Supreme Court of Idaho

March 19, 2014

MARVIN F. MORGAN, Plaintiff-Appellant,
v.
MICHAEL ALEXANDER DEMOS, M.D., JOHN D. CHAMBERS, JR., M.D., and IDAHO HEART INSTITUTE, P.C., Defendants-Respondents

2014 Opinion No. 36

Appeal from the District Court of the Seventh Judicial District of the State of Idaho, Bonneville County. Hon. Jon J. Shindurling, District Judge.

The judgment of the district court is affirmed in part and vacated in part.

M. Brent Morgan, Chtd., Pocatello, for appellant. M. Brent Morgan argued.

Carey Perkins LLP, Boise, for respondents. Matthew F. McColl argued.

J. JONES, Justice. Chief Justice BURDICK, and Justices EISMANN, W. JONES, and HORTON CONCUR.

OPINION

J. JONES, Justice.

Appellant Marvin F. Morgan appeals the dismissal of his wrongful death action under I.R.C.P. 40(c), as well as an order imposing sanctions against him and his former attorney pursuant to I.R.C.P. 37(a)(4). We affirm the judgment dismissing the case without prejudice but vacate the order granting sanctions.

I.

FACTUAL AND PROCEDURAL BACKGROUND

Marvin F. Morgan, acting through his former counsel Lowell Hawkes, filed a complaint against Dr. John Chambers, Dr. Michael Demos, and the Idaho Heart Institute (" Respondents" ) on August 3, 2006. Therein, Morgan asserted that he was entitled to special and general damages as a result of the wrongful death of his wife, Ella Morgan. In

Page 733

[156 Idaho 183] January of 2004, Mrs. Morgan underwent testing at the Idaho Heart Institute in Idaho Falls. After reviewing Mrs. Morgan's test results, Dr. John Chambers recommended that she return for an angiogram. The Morgans expected that Dr. Chambers would perform the angiogram. On February 3, 2004, Mr. Morgan drove Mrs. Morgan to the Idaho Heart Institute for her scheduled angiogram. Morgan asserts that it was not Dr. Chambers who performed the angiogram, but Dr. Michael Demos, a doctor who neither of the Morgans had ever met. Morgan alleges that Dr. Demos negligently performed the angiogram, " causing a dissection and damage to Mrs. Morgan's heart and right coronary artery, creating a medical emergency which then necessitated a high-risk medical procedure in an attempt to repair the damage." Mrs. Morgan passed away on February 24, 2004, purportedly because of complications resulting from the angiogram performed by Dr. Demos.

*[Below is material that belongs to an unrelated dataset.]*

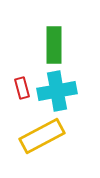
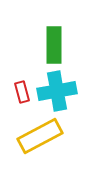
red rectangle: moved 4 px down
yellow rectangle: moved 2 px left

Respondents served their first set of interrogatories on October 19, 2006, requesting information regarding Morgan's expected expert witnesses. Morgan responded that his expert witnesses had yet to be determined but that his " [a]nswer will be supplemented upon determination of those experts which Plaintiff intends to call as an expert witness at the trial." On January 3, 2007, Respondents followed up with a new interrogatory that mirrored I.R.C.P. 26[1] and asked for " a listing of any other cases in which the witness has testified as an expert at trial or by deposition within the preceding four years." Morgan responded on February 5, 2007, that " [e]xpert witnesses have not been determined" but that his " [a]nswer will be supplemented upon determination of those experts." On November 23, 2007, Respondents filed a motion for summary judgment. Morgan requested an extension of time in order to respond to Respondents' summary judgment motion. The district court assented and on May 28, 2008, Morgan filed his memorandum in opposition to Respondents' motion for summary judgment, which was supported by the affidavit of Dr. Jay N. Schapira, a board-certified cardiologist. This affidavit did not include any of Dr. Schapira's testimonial history.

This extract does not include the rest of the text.